■ **STUDY MATERIAL**

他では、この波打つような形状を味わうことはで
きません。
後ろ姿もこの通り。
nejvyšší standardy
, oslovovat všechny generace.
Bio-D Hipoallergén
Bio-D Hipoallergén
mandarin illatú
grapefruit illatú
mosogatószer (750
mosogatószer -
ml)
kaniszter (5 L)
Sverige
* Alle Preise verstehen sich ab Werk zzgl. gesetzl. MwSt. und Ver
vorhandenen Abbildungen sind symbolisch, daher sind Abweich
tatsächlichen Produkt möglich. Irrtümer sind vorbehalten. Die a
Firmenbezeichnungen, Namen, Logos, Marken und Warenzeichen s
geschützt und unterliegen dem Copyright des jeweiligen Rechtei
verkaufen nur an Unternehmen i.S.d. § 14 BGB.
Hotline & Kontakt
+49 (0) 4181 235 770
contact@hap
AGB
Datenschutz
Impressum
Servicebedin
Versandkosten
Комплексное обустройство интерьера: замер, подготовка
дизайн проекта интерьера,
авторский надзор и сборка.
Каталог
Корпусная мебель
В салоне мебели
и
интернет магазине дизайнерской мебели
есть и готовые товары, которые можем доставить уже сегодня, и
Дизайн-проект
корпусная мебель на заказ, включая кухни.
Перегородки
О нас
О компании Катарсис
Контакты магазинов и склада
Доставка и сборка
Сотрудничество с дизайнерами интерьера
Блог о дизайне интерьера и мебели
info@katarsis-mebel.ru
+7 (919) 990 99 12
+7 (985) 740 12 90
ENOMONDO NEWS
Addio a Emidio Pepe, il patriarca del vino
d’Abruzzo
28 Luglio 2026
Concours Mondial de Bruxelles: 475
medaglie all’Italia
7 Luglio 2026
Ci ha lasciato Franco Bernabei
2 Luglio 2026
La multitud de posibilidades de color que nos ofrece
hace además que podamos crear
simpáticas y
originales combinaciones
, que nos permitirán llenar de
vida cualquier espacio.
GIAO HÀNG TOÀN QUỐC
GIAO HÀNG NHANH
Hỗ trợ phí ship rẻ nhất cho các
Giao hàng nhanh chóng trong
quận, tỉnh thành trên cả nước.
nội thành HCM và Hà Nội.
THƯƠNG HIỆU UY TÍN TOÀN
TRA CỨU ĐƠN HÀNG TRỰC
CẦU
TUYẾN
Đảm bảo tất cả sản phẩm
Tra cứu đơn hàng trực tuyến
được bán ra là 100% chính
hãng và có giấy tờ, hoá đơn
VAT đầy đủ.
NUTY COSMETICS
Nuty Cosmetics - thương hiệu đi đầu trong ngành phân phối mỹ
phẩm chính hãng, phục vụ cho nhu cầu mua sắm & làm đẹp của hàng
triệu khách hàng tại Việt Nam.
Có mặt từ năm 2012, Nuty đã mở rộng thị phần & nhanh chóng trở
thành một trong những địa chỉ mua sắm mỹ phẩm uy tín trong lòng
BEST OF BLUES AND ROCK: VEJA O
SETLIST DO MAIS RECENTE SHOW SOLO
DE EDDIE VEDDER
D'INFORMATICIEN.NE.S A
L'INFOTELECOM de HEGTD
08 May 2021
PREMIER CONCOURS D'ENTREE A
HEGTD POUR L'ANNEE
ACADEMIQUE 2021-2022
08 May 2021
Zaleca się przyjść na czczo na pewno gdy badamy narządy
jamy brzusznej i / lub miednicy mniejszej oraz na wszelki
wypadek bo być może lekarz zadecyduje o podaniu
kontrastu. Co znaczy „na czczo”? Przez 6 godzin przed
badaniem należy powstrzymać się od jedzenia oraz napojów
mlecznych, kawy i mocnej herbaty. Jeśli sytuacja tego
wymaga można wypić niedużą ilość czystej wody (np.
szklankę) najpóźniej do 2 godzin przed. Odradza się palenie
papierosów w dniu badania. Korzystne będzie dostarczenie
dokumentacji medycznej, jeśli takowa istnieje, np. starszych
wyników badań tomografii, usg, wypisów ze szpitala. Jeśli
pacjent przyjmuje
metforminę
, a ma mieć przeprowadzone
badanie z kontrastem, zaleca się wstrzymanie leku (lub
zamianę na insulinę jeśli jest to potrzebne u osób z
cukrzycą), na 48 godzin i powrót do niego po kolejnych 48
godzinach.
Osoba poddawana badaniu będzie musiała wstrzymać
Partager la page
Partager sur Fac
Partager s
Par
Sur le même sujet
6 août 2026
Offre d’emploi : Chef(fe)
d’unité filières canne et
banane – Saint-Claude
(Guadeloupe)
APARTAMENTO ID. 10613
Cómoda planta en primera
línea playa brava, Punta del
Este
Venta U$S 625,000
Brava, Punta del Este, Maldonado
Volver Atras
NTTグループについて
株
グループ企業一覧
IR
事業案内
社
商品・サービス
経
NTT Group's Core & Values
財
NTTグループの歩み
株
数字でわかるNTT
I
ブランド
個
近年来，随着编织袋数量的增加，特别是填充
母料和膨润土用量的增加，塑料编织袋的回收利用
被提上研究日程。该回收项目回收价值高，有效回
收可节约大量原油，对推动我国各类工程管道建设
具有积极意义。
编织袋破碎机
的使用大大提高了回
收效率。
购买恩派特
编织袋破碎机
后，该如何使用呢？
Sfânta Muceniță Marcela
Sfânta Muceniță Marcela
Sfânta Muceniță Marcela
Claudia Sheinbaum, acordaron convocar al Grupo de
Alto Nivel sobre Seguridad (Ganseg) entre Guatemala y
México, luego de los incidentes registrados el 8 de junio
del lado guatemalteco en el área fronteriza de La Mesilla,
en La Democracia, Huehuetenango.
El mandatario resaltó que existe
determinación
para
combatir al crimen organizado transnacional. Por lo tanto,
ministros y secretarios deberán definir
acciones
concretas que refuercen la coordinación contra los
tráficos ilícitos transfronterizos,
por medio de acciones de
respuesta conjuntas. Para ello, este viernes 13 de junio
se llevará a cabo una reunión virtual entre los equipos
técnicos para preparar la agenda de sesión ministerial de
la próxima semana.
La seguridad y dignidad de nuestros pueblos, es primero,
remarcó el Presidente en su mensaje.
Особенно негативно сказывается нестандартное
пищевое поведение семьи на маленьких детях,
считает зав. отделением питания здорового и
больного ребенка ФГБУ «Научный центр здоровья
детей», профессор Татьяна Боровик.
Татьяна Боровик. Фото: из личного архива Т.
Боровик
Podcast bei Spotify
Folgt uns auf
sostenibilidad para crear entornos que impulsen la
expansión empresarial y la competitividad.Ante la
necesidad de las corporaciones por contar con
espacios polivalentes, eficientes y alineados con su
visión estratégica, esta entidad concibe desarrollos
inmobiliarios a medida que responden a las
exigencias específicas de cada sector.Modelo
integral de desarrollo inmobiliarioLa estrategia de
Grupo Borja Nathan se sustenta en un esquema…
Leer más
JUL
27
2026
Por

■ **INSTRUCTIONS TO FOLLOW**
From the first record to the last, copy everything exactly.

■ **TASK RESULT**
他では、この波打つような形状を味わうことはで
きません。
後ろ姿もこの通り。
nejvyšší standardy
, oslovovat všechny generace.
Bio-D Hipoallergén
Bio-D Hipoallergén
mandarin illatú
grapefruit illatú
mosogatószer (750
mosogatószer -
ml)
kaniszter (5 L)
Sverige
* Alle Preise verstehen sich ab Werk zzgl. gesetzl. MwSt. und Ver
vorhandenen Abbildungen sind symbolisch, daher sind Abweich
tatsächlichen Produkt möglich. Irrtümer sind vorbehalten. Die a
Firmenbezeichnungen, Namen, Logos, Marken und Warenzeichen s
geschützt und unterliegen dem Copyright des jeweiligen Rechtei
verkaufen nur an Unternehmen i.S.d. § 14 BGB.
Hotline & Kontakt
+49 (0) 4181 235 770
contact@hap
AGB
Datenschutz
Impressum
Servicebedin
Versandkosten
Комплексное обустройство интерьера: замер, подготовка
дизайн проекта интерьера,
авторский надзор и сборка.
Каталог
Корпусная мебель
В салоне мебели
и
интернет магазине дизайнерской мебели
есть и готовые товары, которые можем доставить уже сегодня, и
Дизайн-проект
корпусная мебель на заказ, включая кухни.
Перегородки
О нас
О компании Катарсис
Контакты магазинов и склада
Доставка и сборка
Сотрудничество с дизайнерами интерьера
Блог о дизайне интерьера и мебели
info@katarsis-mebel.ru
+7 (919) 990 99 12
+7 (985) 740 12 90
ENOMONDO NEWS
Addio a Emidio Pepe, il patriarca del vino
d’Abruzzo
28 Luglio 2026
Concours Mondial de Bruxelles: 475
medaglie all’Italia
7 Luglio 2026
Ci ha lasciato Franco Bernabei
2 Luglio 2026
La multitud de posibilidades de color que nos ofrece
hace además que podamos crear
simpáticas y
originales combinaciones
, que nos permitirán llenar de
vida cualquier espacio.
GIAO HÀNG TOÀN QUỐC
GIAO HÀNG NHANH
Hỗ trợ phí ship rẻ nhất cho các
Giao hàng nhanh chóng trong
quận, tỉnh thành trên cả nước.
nội thành HCM và Hà Nội.
THƯƠNG HIỆU UY TÍN TOÀN
TRA CỨU ĐƠN HÀNG TRỰC
CẦU
TUYẾN
Đảm bảo tất cả sản phẩm
Tra cứu đơn hàng trực tuyến
được bán ra là 100% chính
hãng và có giấy tờ, hoá đơn
VAT đầy đủ.
NUTY COSMETICS
Nuty Cosmetics - thương hiệu đi đầu trong ngành phân phối mỹ
phẩm chính hãng, phục vụ cho nhu cầu mua sắm & làm đẹp của hàng
triệu khách hàng tại Việt Nam.
Có mặt từ năm 2012, Nuty đã mở rộng thị phần & nhanh chóng trở
thành một trong những địa chỉ mua sắm mỹ phẩm uy tín trong lòng
BEST OF BLUES AND ROCK: VEJA O
SETLIST DO MAIS RECENTE SHOW SOLO
DE EDDIE VEDDER
D'INFORMATICIEN.NE.S A
L'INFOTELECOM de HEGTD
08 May 2021
PREMIER CONCOURS D'ENTREE A
HEGTD POUR L'ANNEE
ACADEMIQUE 2021-2022
08 May 2021
Zaleca się przyjść na czczo na pewno gdy badamy narządy
jamy brzusznej i / lub miednicy mniejszej oraz na wszelki
wypadek bo być może lekarz zadecyduje o podaniu
kontrastu. Co znaczy „na czczo”? Przez 6 godzin przed
badaniem należy powstrzymać się od jedzenia oraz napojów
mlecznych, kawy i mocnej herbaty. Jeśli sytuacja tego
wymaga można wypić niedużą ilość czystej wody (np.
szklankę) najpóźniej do 2 godzin przed. Odradza się palenie
papierosów w dniu badania. Korzystne będzie dostarczenie
dokumentacji medycznej, jeśli takowa istnieje, np. starszych
wyników badań tomografii, usg, wypisów ze szpitala. Jeśli
pacjent przyjmuje
metforminę
, a ma mieć przeprowadzone
badanie z kontrastem, zaleca się wstrzymanie leku (lub
zamianę na insulinę jeśli jest to potrzebne u osób z
cukrzycą), na 48 godzin i powrót do niego po kolejnych 48
godzinach.
Osoba poddawana badaniu będzie musiała wstrzymać
Partager la page
Partager sur Fac
Partager s
Par
Sur le même sujet
6 août 2026
Offre d’emploi : Chef(fe)
d’unité filières canne et
banane – Saint-Claude
(Guadeloupe)
APARTAMENTO ID. 10613
Cómoda planta en primera
línea playa brava, Punta del
Este
Venta U$S 625,000
Brava, Punta del Este, Maldonado
Volver Atras
NTTグループについて
株
グループ企業一覧
IR
事業案内
社
商品・サービス
経
NTT Group's Core & Values
財
NTTグループの歩み
株
数字でわかるNTT
I
ブランド
個
近年来，随着编织袋数量的增加，特别是填充
母料和膨润土用量的增加，塑料编织袋的回收利用
被提上研究日程。该回收项目回收价值高，有效回
收可节约大量原油，对推动我国各类工程管道建设
具有积极意义。
编织袋破碎机
的使用大大提高了回
收效率。
购买恩派特
编织袋破碎机
后，该如何使用呢？
Sfânta Muceniță Marcela
Sfânta Muceniță Marcela
Sfânta Muceniță Marcela
Claudia Sheinbaum, acordaron convocar al Grupo de
Alto Nivel sobre Seguridad (Ganseg) entre Guatemala y
México, luego de los incidentes registrados el 8 de junio
del lado guatemalteco en el área fronteriza de La Mesilla,
en La Democracia, Huehuetenango.
El mandatario resaltó que existe
determinación
para
combatir al crimen organizado transnacional. Por lo tanto,
ministros y secretarios deberán definir
acciones
concretas que refuercen la coordinación contra los
tráficos ilícitos transfronterizos,
por medio de acciones de
respuesta conjuntas. Para ello, este viernes 13 de junio
se llevará a cabo una reunión virtual entre los equipos
técnicos para preparar la agenda de sesión ministerial de
la próxima semana.
La seguridad y dignidad de nuestros pueblos, es primero,
remarcó el Presidente en su mensaje.
Особенно негативно сказывается нестандартное
пищевое поведение семьи на маленьких детях,
считает зав. отделением питания здорового и
больного ребенка ФГБУ «Научный центр здоровья
детей», профессор Татьяна Боровик.
Татьяна Боровик. Фото: из личного архива Т.
Боровик
Podcast bei Spotify
Folgt uns auf
sostenibilidad para crear entornos que impulsen la
expansión empresarial y la competitividad.Ante la
necesidad de las corporaciones por contar con
espacios polivalentes, eficientes y alineados con su
visión estratégica, esta entidad concibe desarrollos
inmobiliarios a medida que responden a las
exigencias específicas de cada sector.Modelo
integral de desarrollo inmobiliarioLa estrategia de
Grupo Borja Nathan se sustenta en un esquema…
Leer más
JUL
27
2026
Por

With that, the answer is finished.